Could the listing below be reproduced exactly, minus its pictures?
+ + + + +
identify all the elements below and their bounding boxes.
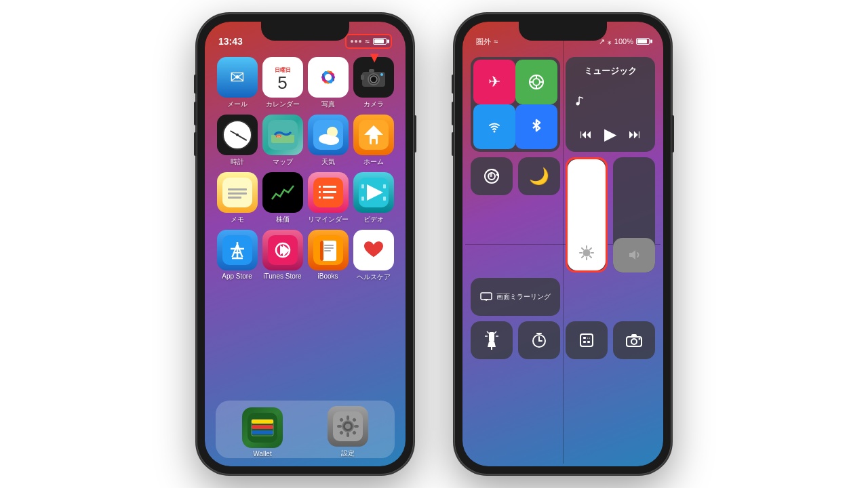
app-notes[interactable]: メモ <box>216 172 258 224</box>
svg-point-84 <box>576 102 580 106</box>
signal-dots <box>351 40 361 43</box>
next-button[interactable]: ⏭ <box>629 127 641 142</box>
svg-rect-26 <box>372 139 376 144</box>
app-calendar[interactable]: 日曜日 5 カレンダー <box>261 57 304 109</box>
svg-point-22 <box>323 136 339 145</box>
wifi-button[interactable] <box>473 104 515 149</box>
mirror-label: 画面ミラーリング <box>496 292 551 302</box>
weather-icon <box>308 115 349 155</box>
notes-icon <box>217 172 258 213</box>
ibooks-icon <box>308 230 349 270</box>
cc-status-left: 圏外 ≈ <box>476 37 498 47</box>
app-ibooks[interactable]: iBooks <box>307 230 349 282</box>
svg-rect-30 <box>228 197 241 199</box>
svg-rect-62 <box>252 420 273 424</box>
home-screen: 13:43 ≈ ▼ <box>205 22 406 466</box>
do-not-disturb-button[interactable]: 🌙 <box>518 157 560 195</box>
vol-up-button[interactable] <box>194 102 197 125</box>
brightness-slider[interactable] <box>566 157 608 272</box>
calculator-button[interactable] <box>566 321 608 359</box>
appstore-icon: A <box>217 230 258 270</box>
svg-line-94 <box>582 248 584 250</box>
app-videos[interactable]: ビデオ <box>352 172 395 224</box>
svg-point-89 <box>583 249 590 256</box>
app-mail[interactable]: ✉ メール <box>216 57 258 109</box>
svg-rect-117 <box>587 341 590 343</box>
vol-down-button[interactable] <box>194 132 197 156</box>
prev-button[interactable]: ⏮ <box>580 127 592 142</box>
reminders-label: リマインダー <box>308 215 349 224</box>
rotation-lock-button[interactable] <box>471 157 513 195</box>
app-appstore[interactable]: A App Store <box>216 230 258 282</box>
bluetooth-button[interactable] <box>515 104 557 149</box>
svg-line-97 <box>590 248 592 250</box>
flashlight-button[interactable] <box>471 321 513 359</box>
svg-point-123 <box>639 338 641 340</box>
svg-point-13 <box>380 73 383 76</box>
brightness-icon <box>579 245 594 264</box>
app-home[interactable]: ホーム <box>352 115 395 167</box>
iphone-control-center: 圏外 ≈ ↗ ⁎ 100% <box>454 14 671 474</box>
svg-rect-28 <box>228 188 247 190</box>
vol-up-button-2[interactable] <box>452 102 454 125</box>
svg-rect-71 <box>337 425 342 428</box>
app-settings[interactable]: 設定 <box>328 406 368 458</box>
app-wallet[interactable]: Wallet <box>242 407 283 458</box>
app-reminders[interactable]: リマインダー <box>307 172 349 224</box>
svg-rect-41 <box>361 184 364 188</box>
app-dock: Wallet <box>216 401 395 458</box>
app-health[interactable]: ヘルスケア <box>352 230 395 282</box>
svg-rect-72 <box>354 425 359 428</box>
clock-icon <box>217 115 258 155</box>
silent-button[interactable] <box>194 75 197 94</box>
svg-line-95 <box>590 256 592 258</box>
weather-label: 天気 <box>321 157 335 167</box>
videos-icon <box>353 172 394 213</box>
svg-rect-114 <box>583 337 586 339</box>
play-button[interactable]: ▶ <box>604 125 616 144</box>
svg-rect-34 <box>323 186 336 188</box>
svg-rect-113 <box>580 334 593 346</box>
svg-point-6 <box>325 74 332 81</box>
screen-mirror-button[interactable]: 画面ミラーリング <box>471 278 560 316</box>
signal-text: 圏外 <box>476 37 491 47</box>
airplane-mode-button[interactable]: ✈ <box>473 60 515 104</box>
settings-label: 設定 <box>341 449 355 458</box>
power-button[interactable] <box>414 115 416 152</box>
app-itunes[interactable]: iTunes Store <box>261 230 304 282</box>
svg-marker-98 <box>629 250 635 260</box>
app-maps[interactable]: 280 マップ <box>261 115 304 167</box>
svg-rect-64 <box>252 430 273 434</box>
app-stocks[interactable]: 株価 <box>261 172 304 224</box>
camera-button[interactable] <box>613 321 655 359</box>
mail-icon: ✉ <box>217 57 258 98</box>
appstore-label: App Store <box>222 272 252 280</box>
volume-slider[interactable] <box>613 157 655 272</box>
svg-point-11 <box>372 77 376 81</box>
svg-rect-38 <box>323 197 334 199</box>
svg-point-83 <box>494 131 496 133</box>
cc-music-tile: ミュージック ⏮ ▶ ⏭ <box>566 57 655 152</box>
svg-rect-59 <box>324 250 331 251</box>
videos-label: ビデオ <box>363 215 384 224</box>
svg-rect-57 <box>324 245 334 246</box>
maps-icon: 280 <box>262 115 303 155</box>
moon-icon: 🌙 <box>529 167 549 186</box>
app-photos[interactable]: 写真 <box>307 57 349 109</box>
timer-button[interactable] <box>518 321 560 359</box>
power-button-2[interactable] <box>671 115 674 152</box>
silent-button-2[interactable] <box>452 75 454 94</box>
cc-wifi-icon: ≈ <box>494 37 498 45</box>
cc-bt-icon: ⁎ <box>608 37 612 46</box>
svg-rect-37 <box>319 197 321 199</box>
svg-point-68 <box>345 424 351 429</box>
health-label: ヘルスケア <box>357 272 391 282</box>
cellular-button[interactable] <box>515 60 557 104</box>
svg-rect-88 <box>490 174 492 177</box>
app-weather[interactable]: 天気 <box>307 115 349 167</box>
cc-battery-pct: 100% <box>614 37 633 45</box>
app-clock[interactable]: 時計 <box>216 115 258 167</box>
home-app-label: ホーム <box>363 157 384 167</box>
vol-down-button-2[interactable] <box>452 132 454 156</box>
red-arrow-indicator: ▼ <box>367 50 382 65</box>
+ + + + +
#### [TASK ANSWER]
identify all the elements below and their bounding boxes.
app-notes[interactable]: メモ <box>216 172 258 224</box>
svg-point-84 <box>576 102 580 106</box>
signal-dots <box>351 40 361 43</box>
next-button[interactable]: ⏭ <box>629 127 641 142</box>
svg-rect-26 <box>372 139 376 144</box>
app-calendar[interactable]: 日曜日 5 カレンダー <box>261 57 304 109</box>
svg-point-22 <box>323 136 339 145</box>
wifi-button[interactable] <box>473 104 515 149</box>
mirror-label: 画面ミラーリング <box>496 292 551 302</box>
weather-icon <box>308 115 349 155</box>
notes-icon <box>217 172 258 213</box>
ibooks-icon <box>308 230 349 270</box>
cc-status-left: 圏外 ≈ <box>476 37 498 47</box>
app-ibooks[interactable]: iBooks <box>307 230 349 282</box>
svg-rect-30 <box>228 197 241 199</box>
svg-rect-62 <box>252 420 273 424</box>
home-screen: 13:43 ≈ ▼ <box>205 22 406 466</box>
do-not-disturb-button[interactable]: 🌙 <box>518 157 560 195</box>
vol-up-button[interactable] <box>194 102 197 125</box>
brightness-slider[interactable] <box>566 157 608 272</box>
calculator-button[interactable] <box>566 321 608 359</box>
appstore-icon: A <box>217 230 258 270</box>
svg-line-94 <box>582 248 584 250</box>
app-videos[interactable]: ビデオ <box>352 172 395 224</box>
svg-point-89 <box>583 249 590 256</box>
app-mail[interactable]: ✉ メール <box>216 57 258 109</box>
svg-rect-117 <box>587 341 590 343</box>
vol-down-button[interactable] <box>194 132 197 156</box>
prev-button[interactable]: ⏮ <box>580 127 592 142</box>
reminders-label: リマインダー <box>308 215 349 224</box>
rotation-lock-button[interactable] <box>471 157 513 195</box>
app-appstore[interactable]: A App Store <box>216 230 258 282</box>
bluetooth-button[interactable] <box>515 104 557 149</box>
svg-line-97 <box>590 248 592 250</box>
flashlight-button[interactable] <box>471 321 513 359</box>
svg-point-123 <box>639 338 641 340</box>
svg-point-13 <box>380 73 383 76</box>
brightness-icon <box>579 245 594 264</box>
app-home[interactable]: ホーム <box>352 115 395 167</box>
iphone-control-center: 圏外 ≈ ↗ ⁎ 100% <box>454 14 671 474</box>
svg-rect-28 <box>228 188 247 190</box>
vol-up-button-2[interactable] <box>452 102 454 125</box>
svg-rect-71 <box>337 425 342 428</box>
app-settings[interactable]: 設定 <box>328 406 368 458</box>
app-wallet[interactable]: Wallet <box>242 407 283 458</box>
app-reminders[interactable]: リマインダー <box>307 172 349 224</box>
svg-rect-41 <box>361 184 364 188</box>
app-dock: Wallet <box>216 401 395 458</box>
app-health[interactable]: ヘルスケア <box>352 230 395 282</box>
svg-rect-72 <box>354 425 359 428</box>
clock-icon <box>217 115 258 155</box>
silent-button[interactable] <box>194 75 197 94</box>
svg-line-95 <box>590 256 592 258</box>
weather-label: 天気 <box>321 157 335 167</box>
videos-icon <box>353 172 394 213</box>
svg-rect-114 <box>583 337 586 339</box>
play-button[interactable]: ▶ <box>604 125 616 144</box>
svg-rect-34 <box>323 186 336 188</box>
svg-rect-113 <box>580 334 593 346</box>
svg-point-6 <box>325 74 332 81</box>
screen-mirror-button[interactable]: 画面ミラーリング <box>471 278 560 316</box>
signal-text: 圏外 <box>476 37 491 47</box>
airplane-mode-button[interactable]: ✈ <box>473 60 515 104</box>
settings-label: 設定 <box>341 449 355 458</box>
power-button[interactable] <box>414 115 416 152</box>
app-itunes[interactable]: iTunes Store <box>261 230 304 282</box>
svg-marker-98 <box>629 250 635 260</box>
app-maps[interactable]: 280 マップ <box>261 115 304 167</box>
svg-rect-64 <box>252 430 273 434</box>
app-stocks[interactable]: 株価 <box>261 172 304 224</box>
camera-button[interactable] <box>613 321 655 359</box>
mail-icon: ✉ <box>217 57 258 98</box>
appstore-label: App Store <box>222 272 252 280</box>
volume-slider[interactable] <box>613 157 655 272</box>
svg-point-11 <box>372 77 376 81</box>
svg-rect-38 <box>323 197 334 199</box>
svg-point-83 <box>494 131 496 133</box>
cc-music-tile: ミュージック ⏮ ▶ ⏭ <box>566 57 655 152</box>
svg-rect-59 <box>324 250 331 251</box>
videos-label: ビデオ <box>363 215 384 224</box>
svg-rect-57 <box>324 245 334 246</box>
maps-icon: 280 <box>262 115 303 155</box>
moon-icon: 🌙 <box>529 167 549 186</box>
app-photos[interactable]: 写真 <box>307 57 349 109</box>
timer-button[interactable] <box>518 321 560 359</box>
power-button-2[interactable] <box>671 115 674 152</box>
silent-button-2[interactable] <box>452 75 454 94</box>
cc-wifi-icon: ≈ <box>494 37 498 45</box>
cc-bt-icon: ⁎ <box>608 37 612 46</box>
svg-rect-37 <box>319 197 321 199</box>
svg-point-68 <box>345 424 351 429</box>
health-label: ヘルスケア <box>357 272 391 282</box>
cellular-button[interactable] <box>515 60 557 104</box>
svg-rect-88 <box>490 174 492 177</box>
app-weather[interactable]: 天気 <box>307 115 349 167</box>
cc-battery-pct: 100% <box>614 37 633 45</box>
app-clock[interactable]: 時計 <box>216 115 258 167</box>
home-app-label: ホーム <box>363 157 384 167</box>
vol-down-button-2[interactable] <box>452 132 454 156</box>
red-arrow-indicator: ▼ <box>367 50 382 65</box>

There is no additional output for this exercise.